By changing the prefered area of interest in the code block in model 2, the model will find ten different optimal schedules based on the ten different areas of interest. We have chosen three schedules to list here as an example, but to see a different schedule, simply change the chosen array in the objective function in model 2, run the code, and then run the code block titled "Print a schedule for model 2". Note that this will give one of many possible schedules. The following schedules are not the only order in which to take the courses.

#### Artificial Intelligence possible schedule:  
| Semester | Course 1 | Course 2 |
|-------------|-------------|-----|
| 1 | COMP SCI 252 | COMP SCI 300 |
| 2 | COMP SCI 354 | COMP SCI 400 |
| 3 | COMP SCI 536 | COMP SCI 545 |
| 4 | COMP SCI 564 | COMP SCI 639 |
| 5 | MATH 221 | COMP SCI 540 |
| 6 | MATH 222 | MATH 340 |
| 7 | MATH 240 | COMP SCI 412 |
| 8 | COMP SCI 520 |  |  

#### Data Science possible schedule: 
| Semester | Course 1 | Course 2 |
|-------------|-------------|-----|
| 1 | COMP SCI 252 | COMP SCI 300 |
| 2 | COMP SCI 354 | COMP SCI 400 |
| 3 | COMP SCI 407 | COMP SCI 564 |
| 4 | COMP SCI 639 | MATH 221 |
| 5 | COMP SCI 540 | MATH 222 |
| 6 | MATH 340 | MATH 240 |
| 7 | COMP SCI 577 | STAT 324 |
| 8 | COMP SCI 567 |  |  

#### Computer Systems possible schedule:
| Semester | Course 1 | Course 2 |
|-------------|-------------|-----|
| 1 | COMP SCI 252 | COMP SCI 300 |
| 2 | COMP SCI 352 | COMP SCI 354 |
| 3 | COMP SCI 400 | COMP SCI 552 |
| 4 | COMP SCI 564 | COMP SCI 579 |
| 5 | COMP SCI 639 | MATH 221 |
| 6 | MATH 222 | MATH 240 |
| 7 | COMP SCI 412 | COMP SCI 577 |
| 8 | MATH 319 |  |  

### 4.2 Discussion  

Based on pre-requisites, graduation requirements, and grade distributions, model 1 gives a Computer Sciences student the easiest course load to graduate. With the highest possible GPA in CS courses, the student may find it easier to look for jobs or apply for graduate programs. Avoiding the challenging courses, the student will also face less pressure while studying. 

However, there are some limitations in this model. For example, course credit is not reflected in the GPA calculation as each course is weighted equally, and therefore, the optimal GPA is not precise. However, if course credit is included, the model will turn into a complicated non-linear programming model, which can be hard to solve. Furthermore, the calculated optimal GPA will not lose too much precision since most courses have three or four credits. Therefore, course credit is left out of the model.

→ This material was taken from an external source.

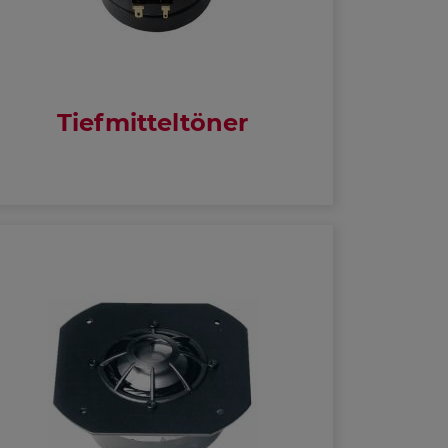
Tiefmitteltöner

A major limitation of this model is that some courses in the generated list may not be interesting to every student, which caused us to create model 2, which accounts for student interests.

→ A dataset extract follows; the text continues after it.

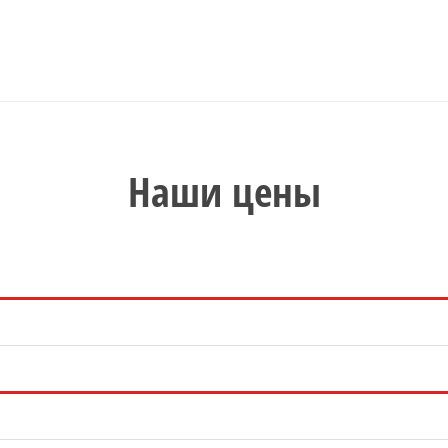
Наши цены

In the next steps, we plan to print the course list as a rough schedule so the student can better know how to take theses courses. We will also complete model 2 and compare it with model 1.


## 5. Conclusion ##
We have successfully found the algorithm and solved for minimal number of courses with maximal GPA needed to graduate from University of Wisconsin Madison, department of computer science. We have concluded that the results for this specific optimization problem is accurate. However, there are still limitations on GPA prediction that lead to inaccuracy. Factors including the difficulties of each class, the credit load of each class, the number of students in each class, standard deviation of total grade points are important in determining an individual GPA for a specific course. In order to take these factors into account, the model will require more data sets related to aforementioned factors and constraints.